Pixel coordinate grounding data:
........

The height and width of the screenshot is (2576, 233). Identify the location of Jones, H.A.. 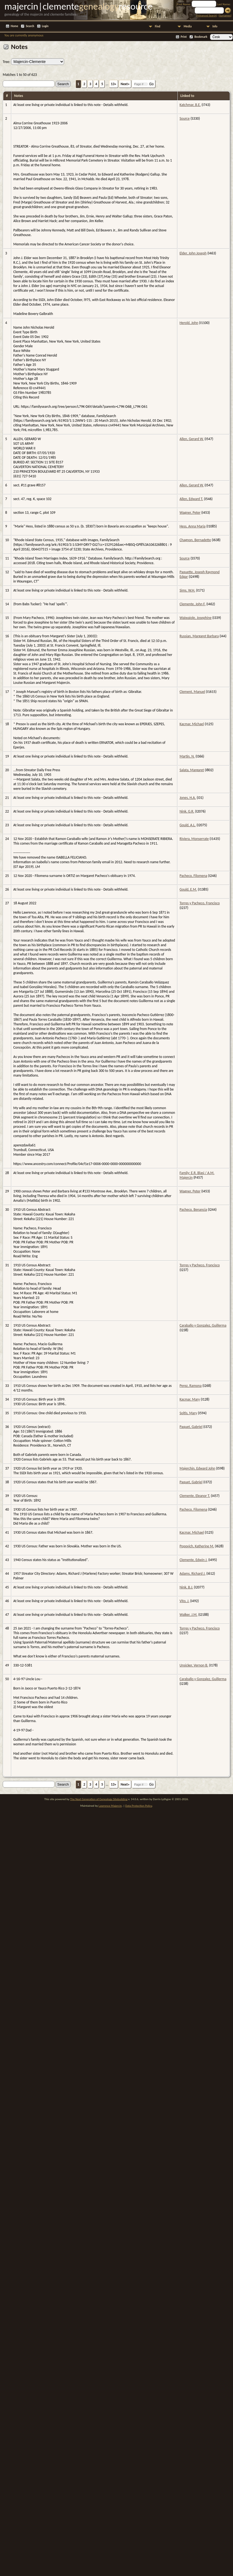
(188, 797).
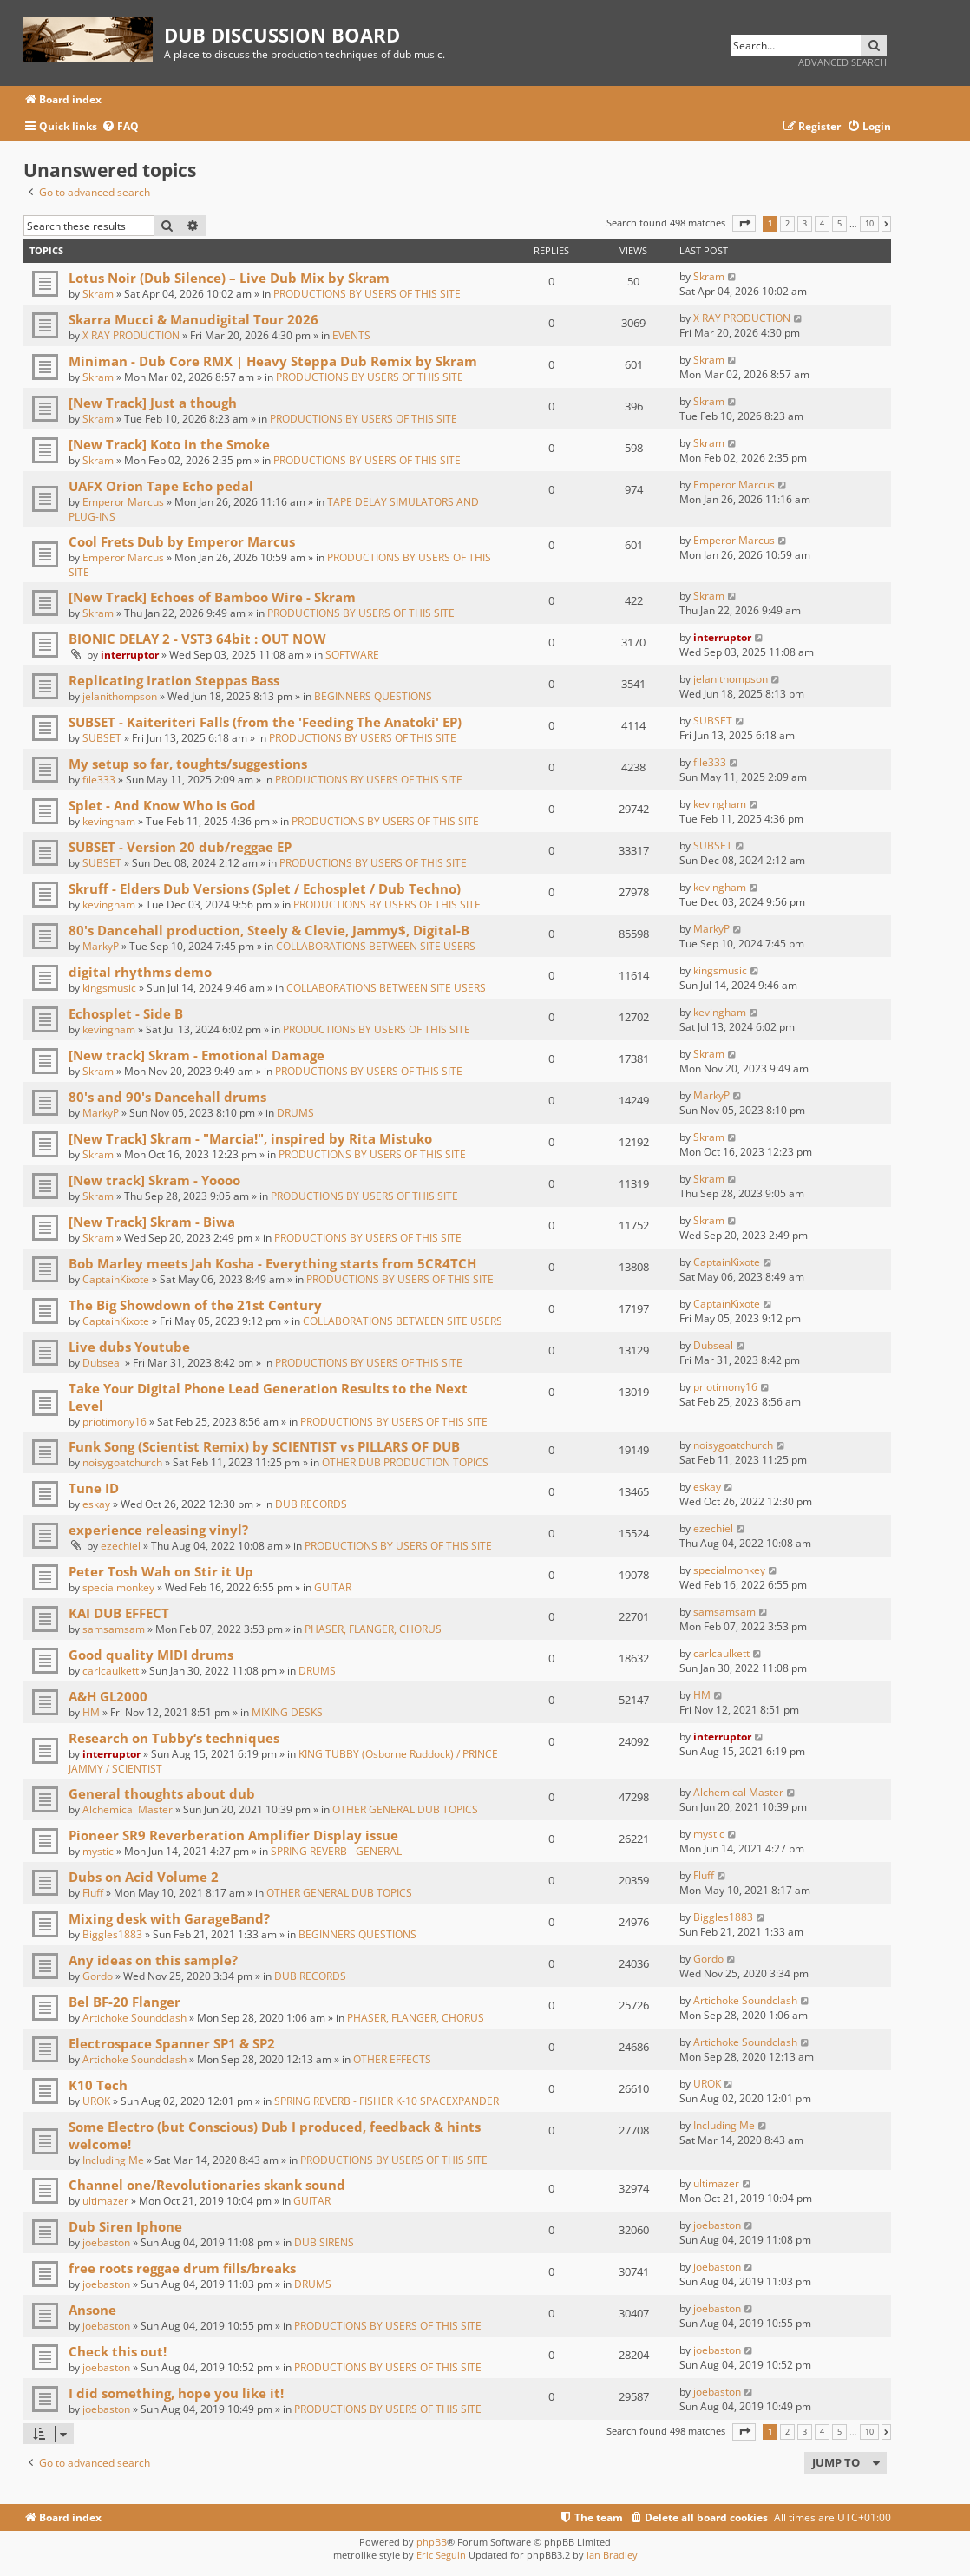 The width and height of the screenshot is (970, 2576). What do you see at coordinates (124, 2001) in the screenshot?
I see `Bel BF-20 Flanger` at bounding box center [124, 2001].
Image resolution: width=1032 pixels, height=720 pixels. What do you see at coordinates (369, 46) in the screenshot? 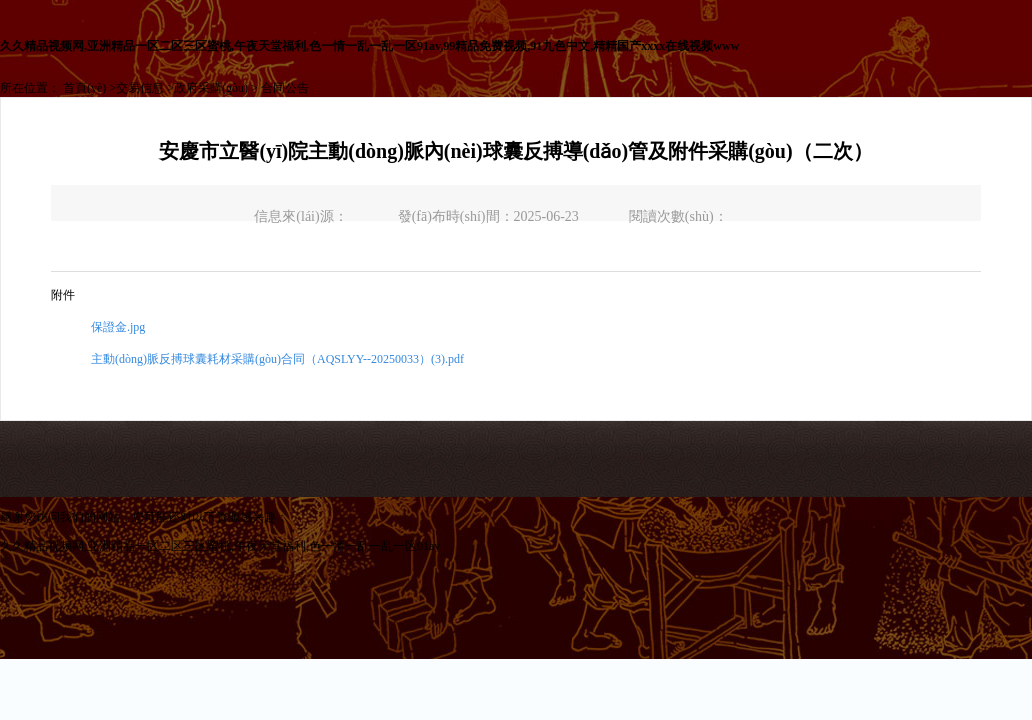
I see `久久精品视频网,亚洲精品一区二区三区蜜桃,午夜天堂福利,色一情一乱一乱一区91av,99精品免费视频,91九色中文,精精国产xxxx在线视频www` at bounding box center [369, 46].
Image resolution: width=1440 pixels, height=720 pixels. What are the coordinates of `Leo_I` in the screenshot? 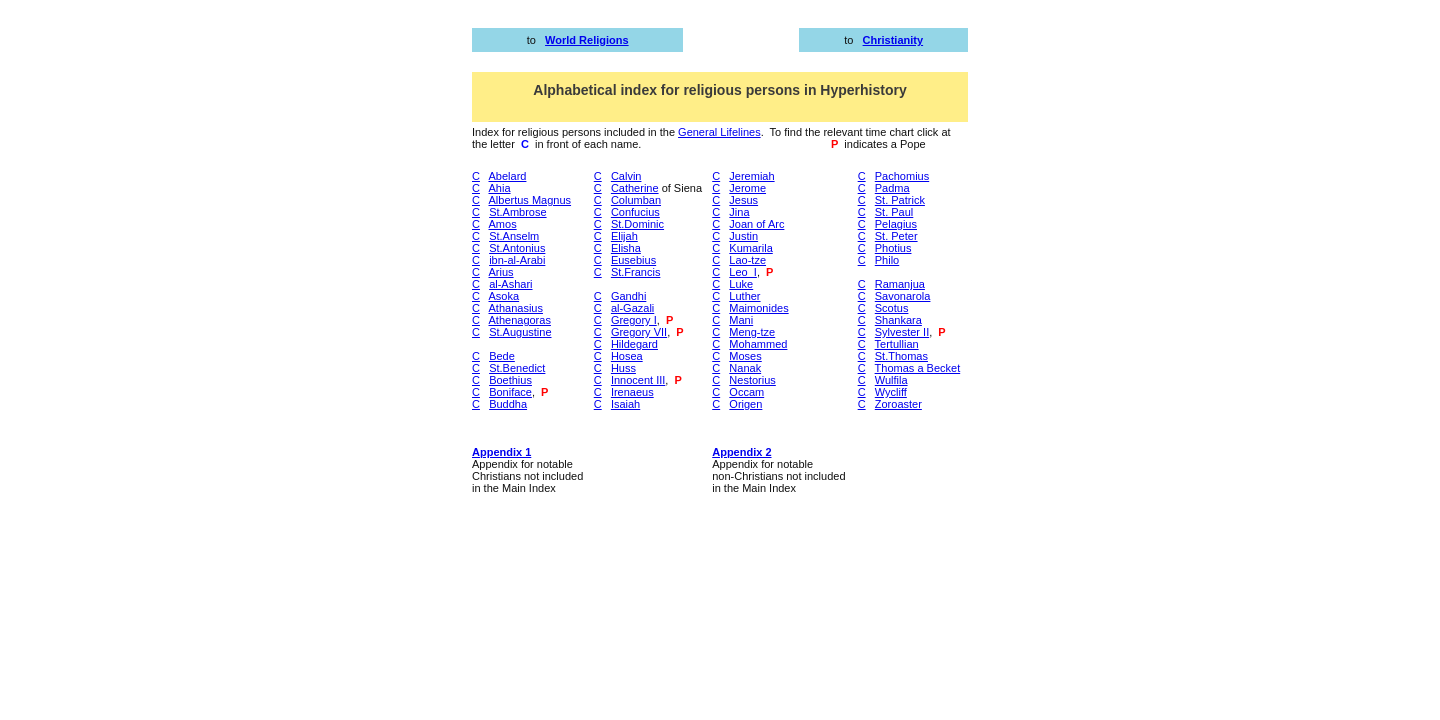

........

What this task involves: Return the records above in their entirety, word for word, with the pictures removed.

Exercise response:
The height and width of the screenshot is (2576, 233). Identify the location of Jones, H.A.. 
(188, 797).
 The width and height of the screenshot is (970, 2576). What do you see at coordinates (124, 2001) in the screenshot?
I see `Bel BF-20 Flanger` at bounding box center [124, 2001].
Image resolution: width=1032 pixels, height=720 pixels. What do you see at coordinates (369, 46) in the screenshot? 
I see `久久精品视频网,亚洲精品一区二区三区蜜桃,午夜天堂福利,色一情一乱一乱一区91av,99精品免费视频,91九色中文,精精国产xxxx在线视频www` at bounding box center [369, 46].
Image resolution: width=1440 pixels, height=720 pixels. What are the coordinates of `Leo_I` in the screenshot? 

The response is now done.